Any of the above, plus:

  • Vacuum
  • Wash the dishes
  • Put away groceries
  • Help make dinner
  • Prepare snacks
  • Take pet for walks
  • Take the trash out
  • Weed and rake leaves
  • Dust the furniture
  • Clean the bathroom

Ages 10 and older

Any of the above, plus:

  • Mow the yard
  • Do the laundry
  • Mop the floors
  • Make easy meals
  • Clean the kitchen
  • Wash the family car
  • Clean the inside of the fridge
  • Iron clothes
  • Wash windows
  • Help take care of younger siblings
  • Change the bedsheets

Tips to consider:


It’s important to remember that the way you talk about chores will directly impact your child’s willingness to participate in them. Children are more likely to respond to “Let’s do our chores” rather than “Do your chores,” because it emphasizes that chores are not just tasks but a way of taking care of other members of the family.


By putting the focus of chores on taking care of the family, your children will be more likely to want to share the responsibility of the family. They will be more willing to do the chores because they feel that they are contributing to the family’s overall success.


Scheduling a chore time is a good way to maintain consistency every day and to avoid the all too common “I forgot” excuse. Keep in mind that children will not always get it done right the first time and you will need to supervise them during chore-time until they get the hang of things.

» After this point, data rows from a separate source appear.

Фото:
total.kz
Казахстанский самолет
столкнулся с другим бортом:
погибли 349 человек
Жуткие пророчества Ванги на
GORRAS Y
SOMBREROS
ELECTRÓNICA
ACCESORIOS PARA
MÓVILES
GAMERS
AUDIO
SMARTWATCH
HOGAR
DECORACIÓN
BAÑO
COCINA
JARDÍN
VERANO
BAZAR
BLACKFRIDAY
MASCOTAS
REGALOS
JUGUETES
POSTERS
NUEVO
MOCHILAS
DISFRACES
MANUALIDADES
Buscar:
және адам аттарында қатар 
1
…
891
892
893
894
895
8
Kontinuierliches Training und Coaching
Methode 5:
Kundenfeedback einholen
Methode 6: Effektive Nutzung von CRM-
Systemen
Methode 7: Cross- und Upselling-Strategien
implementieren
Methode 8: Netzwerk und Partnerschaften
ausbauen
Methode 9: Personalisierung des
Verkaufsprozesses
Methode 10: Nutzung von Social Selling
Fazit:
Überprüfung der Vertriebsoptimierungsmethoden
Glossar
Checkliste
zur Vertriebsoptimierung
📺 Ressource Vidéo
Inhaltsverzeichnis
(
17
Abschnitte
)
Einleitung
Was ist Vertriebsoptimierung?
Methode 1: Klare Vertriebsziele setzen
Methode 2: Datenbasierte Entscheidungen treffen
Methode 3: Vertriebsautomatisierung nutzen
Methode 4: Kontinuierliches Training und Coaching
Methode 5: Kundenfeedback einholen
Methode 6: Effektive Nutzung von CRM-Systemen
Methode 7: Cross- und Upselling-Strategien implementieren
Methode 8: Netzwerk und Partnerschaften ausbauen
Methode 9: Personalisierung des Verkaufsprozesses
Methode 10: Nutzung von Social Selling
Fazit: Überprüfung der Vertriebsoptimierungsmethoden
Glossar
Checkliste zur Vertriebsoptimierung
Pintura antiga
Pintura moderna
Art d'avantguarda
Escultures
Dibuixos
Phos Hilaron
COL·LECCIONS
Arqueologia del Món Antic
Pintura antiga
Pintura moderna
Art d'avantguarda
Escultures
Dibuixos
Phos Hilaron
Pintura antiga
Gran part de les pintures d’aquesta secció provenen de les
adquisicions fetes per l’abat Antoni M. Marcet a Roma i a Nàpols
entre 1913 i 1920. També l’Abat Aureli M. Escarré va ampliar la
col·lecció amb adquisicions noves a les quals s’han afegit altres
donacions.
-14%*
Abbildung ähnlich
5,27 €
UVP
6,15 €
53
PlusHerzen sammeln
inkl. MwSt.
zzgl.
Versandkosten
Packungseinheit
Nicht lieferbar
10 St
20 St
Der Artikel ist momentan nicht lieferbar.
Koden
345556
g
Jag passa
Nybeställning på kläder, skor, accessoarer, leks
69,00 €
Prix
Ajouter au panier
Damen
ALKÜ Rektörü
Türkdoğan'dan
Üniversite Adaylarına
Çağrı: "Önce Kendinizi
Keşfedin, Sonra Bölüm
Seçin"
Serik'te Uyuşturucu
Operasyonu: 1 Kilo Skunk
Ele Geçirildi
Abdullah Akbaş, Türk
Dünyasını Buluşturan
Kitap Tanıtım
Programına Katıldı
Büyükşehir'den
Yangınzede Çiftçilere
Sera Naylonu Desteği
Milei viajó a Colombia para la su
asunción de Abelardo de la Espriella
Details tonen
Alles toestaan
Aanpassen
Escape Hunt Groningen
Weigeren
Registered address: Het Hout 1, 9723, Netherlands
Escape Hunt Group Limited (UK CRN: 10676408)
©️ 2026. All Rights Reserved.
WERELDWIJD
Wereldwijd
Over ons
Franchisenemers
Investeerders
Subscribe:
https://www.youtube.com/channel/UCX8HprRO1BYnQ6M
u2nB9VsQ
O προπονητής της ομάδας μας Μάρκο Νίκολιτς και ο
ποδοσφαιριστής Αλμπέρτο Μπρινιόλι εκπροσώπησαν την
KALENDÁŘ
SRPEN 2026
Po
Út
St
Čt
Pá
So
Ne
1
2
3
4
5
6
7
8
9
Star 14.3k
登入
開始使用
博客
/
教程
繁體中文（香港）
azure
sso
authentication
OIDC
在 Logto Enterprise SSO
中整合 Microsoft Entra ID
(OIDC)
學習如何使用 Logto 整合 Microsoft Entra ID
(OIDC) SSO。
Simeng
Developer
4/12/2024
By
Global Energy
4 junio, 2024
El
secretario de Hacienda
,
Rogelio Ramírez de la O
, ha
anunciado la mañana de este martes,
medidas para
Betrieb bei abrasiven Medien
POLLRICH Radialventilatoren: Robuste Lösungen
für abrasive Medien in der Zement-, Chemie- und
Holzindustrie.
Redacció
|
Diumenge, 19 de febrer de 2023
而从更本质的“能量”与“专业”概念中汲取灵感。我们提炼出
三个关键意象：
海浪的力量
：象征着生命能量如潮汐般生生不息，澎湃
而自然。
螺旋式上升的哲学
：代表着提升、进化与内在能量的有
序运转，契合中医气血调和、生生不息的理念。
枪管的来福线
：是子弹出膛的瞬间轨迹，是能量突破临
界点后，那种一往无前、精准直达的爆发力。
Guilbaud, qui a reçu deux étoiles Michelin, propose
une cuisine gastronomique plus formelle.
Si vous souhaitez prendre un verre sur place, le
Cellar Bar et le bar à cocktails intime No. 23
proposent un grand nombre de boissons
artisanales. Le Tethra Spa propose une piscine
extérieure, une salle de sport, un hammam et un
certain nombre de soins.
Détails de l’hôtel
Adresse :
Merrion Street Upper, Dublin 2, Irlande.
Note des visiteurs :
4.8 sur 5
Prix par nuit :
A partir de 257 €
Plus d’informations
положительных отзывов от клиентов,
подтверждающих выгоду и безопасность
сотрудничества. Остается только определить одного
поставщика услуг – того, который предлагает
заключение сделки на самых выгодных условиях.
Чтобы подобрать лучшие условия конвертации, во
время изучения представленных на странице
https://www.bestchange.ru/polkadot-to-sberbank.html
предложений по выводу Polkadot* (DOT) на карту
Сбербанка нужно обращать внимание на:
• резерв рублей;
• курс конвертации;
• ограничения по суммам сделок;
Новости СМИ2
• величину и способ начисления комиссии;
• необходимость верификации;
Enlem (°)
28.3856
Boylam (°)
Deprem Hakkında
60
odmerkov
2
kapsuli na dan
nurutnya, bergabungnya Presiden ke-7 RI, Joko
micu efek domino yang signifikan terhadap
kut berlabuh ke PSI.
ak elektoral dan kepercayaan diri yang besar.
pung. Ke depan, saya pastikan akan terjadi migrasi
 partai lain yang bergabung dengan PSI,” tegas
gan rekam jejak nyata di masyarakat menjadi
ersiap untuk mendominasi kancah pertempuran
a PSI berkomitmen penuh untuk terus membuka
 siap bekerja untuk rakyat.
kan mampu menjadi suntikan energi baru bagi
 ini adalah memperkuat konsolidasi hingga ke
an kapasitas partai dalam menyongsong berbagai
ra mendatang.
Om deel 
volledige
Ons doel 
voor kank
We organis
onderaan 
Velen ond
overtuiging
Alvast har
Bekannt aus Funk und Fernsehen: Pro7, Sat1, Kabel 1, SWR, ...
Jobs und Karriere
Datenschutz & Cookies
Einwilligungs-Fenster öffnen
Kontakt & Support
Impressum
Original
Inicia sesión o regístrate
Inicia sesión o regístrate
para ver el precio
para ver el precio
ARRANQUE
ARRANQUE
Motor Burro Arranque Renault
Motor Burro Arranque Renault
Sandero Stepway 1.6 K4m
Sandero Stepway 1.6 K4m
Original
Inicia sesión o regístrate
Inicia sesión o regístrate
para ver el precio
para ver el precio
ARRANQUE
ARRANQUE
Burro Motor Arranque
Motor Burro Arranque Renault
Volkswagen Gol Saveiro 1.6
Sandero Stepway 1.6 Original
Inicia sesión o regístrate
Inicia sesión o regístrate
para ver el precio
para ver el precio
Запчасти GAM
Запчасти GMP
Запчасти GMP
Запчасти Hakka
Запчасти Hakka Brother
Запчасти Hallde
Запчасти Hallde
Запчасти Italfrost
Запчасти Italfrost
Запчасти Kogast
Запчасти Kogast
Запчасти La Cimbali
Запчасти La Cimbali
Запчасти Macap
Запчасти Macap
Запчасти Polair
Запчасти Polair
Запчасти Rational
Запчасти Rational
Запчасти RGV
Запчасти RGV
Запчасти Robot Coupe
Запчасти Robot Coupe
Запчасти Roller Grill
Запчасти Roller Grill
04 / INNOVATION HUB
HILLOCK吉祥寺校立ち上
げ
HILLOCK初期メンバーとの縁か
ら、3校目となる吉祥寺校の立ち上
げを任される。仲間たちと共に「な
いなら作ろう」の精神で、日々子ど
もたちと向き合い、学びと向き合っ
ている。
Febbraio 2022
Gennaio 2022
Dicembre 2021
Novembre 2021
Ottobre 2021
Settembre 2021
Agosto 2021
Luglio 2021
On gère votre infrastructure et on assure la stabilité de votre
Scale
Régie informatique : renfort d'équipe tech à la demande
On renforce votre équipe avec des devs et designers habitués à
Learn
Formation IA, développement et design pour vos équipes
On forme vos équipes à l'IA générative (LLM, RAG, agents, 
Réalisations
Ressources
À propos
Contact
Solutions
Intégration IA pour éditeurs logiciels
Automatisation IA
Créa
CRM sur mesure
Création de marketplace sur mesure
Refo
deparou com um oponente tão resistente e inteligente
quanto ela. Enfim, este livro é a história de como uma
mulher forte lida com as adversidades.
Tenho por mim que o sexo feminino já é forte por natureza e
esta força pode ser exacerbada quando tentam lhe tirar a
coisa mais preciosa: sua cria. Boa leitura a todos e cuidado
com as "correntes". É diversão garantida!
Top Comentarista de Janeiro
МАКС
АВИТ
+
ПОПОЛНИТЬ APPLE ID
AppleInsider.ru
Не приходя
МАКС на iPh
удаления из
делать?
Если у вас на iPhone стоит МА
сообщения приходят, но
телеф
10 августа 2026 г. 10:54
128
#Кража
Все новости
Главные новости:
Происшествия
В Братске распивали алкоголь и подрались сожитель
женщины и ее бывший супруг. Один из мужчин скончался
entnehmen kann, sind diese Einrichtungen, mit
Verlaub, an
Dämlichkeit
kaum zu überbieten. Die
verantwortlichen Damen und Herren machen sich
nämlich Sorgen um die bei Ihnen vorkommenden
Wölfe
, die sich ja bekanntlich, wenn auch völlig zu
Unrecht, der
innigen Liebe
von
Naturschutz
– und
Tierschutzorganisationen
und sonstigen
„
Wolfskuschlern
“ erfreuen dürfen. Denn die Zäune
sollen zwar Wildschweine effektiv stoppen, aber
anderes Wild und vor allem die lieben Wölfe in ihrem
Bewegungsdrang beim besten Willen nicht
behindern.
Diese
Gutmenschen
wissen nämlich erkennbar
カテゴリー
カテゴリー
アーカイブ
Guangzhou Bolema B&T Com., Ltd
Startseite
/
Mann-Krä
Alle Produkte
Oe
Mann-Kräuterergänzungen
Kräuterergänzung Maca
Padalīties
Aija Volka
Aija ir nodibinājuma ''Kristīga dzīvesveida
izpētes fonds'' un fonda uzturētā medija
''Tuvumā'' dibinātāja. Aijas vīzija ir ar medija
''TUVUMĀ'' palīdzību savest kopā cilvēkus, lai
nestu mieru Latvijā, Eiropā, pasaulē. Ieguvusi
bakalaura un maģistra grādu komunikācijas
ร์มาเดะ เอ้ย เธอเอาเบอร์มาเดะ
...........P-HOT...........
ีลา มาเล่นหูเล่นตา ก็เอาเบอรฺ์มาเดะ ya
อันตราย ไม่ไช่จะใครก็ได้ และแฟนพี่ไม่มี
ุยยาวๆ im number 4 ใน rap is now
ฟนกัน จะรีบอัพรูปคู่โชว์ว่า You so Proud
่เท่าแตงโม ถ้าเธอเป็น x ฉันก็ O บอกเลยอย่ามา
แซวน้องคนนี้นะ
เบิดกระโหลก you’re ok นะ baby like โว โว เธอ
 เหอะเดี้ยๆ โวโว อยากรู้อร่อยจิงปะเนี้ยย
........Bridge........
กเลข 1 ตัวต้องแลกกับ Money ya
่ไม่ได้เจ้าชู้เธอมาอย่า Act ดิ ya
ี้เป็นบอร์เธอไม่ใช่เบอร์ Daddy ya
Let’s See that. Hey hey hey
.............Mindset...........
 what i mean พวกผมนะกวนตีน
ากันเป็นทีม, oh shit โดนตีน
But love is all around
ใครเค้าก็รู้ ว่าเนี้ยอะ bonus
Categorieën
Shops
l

Allowances are not necessary for completing chores, however, it is strictly up to you whether or not you think you should give one. Some parents believe that allowances are a good way to teach financial responsibility and are a way to simulate a job-type experience. Other parents believe that participating in chores is just another way of participating in family life and being a part of the family community is not something that should be paid off.

Cranium Values

Teamwork is one of our core values here at Cranium Academy. We believe that when parents and their children work together, both will benefit from the collaboration. Kids will gain a learning experience and life-long skills by doing their chores, while parents might have some of the stresses of housekeeping lifted off of them.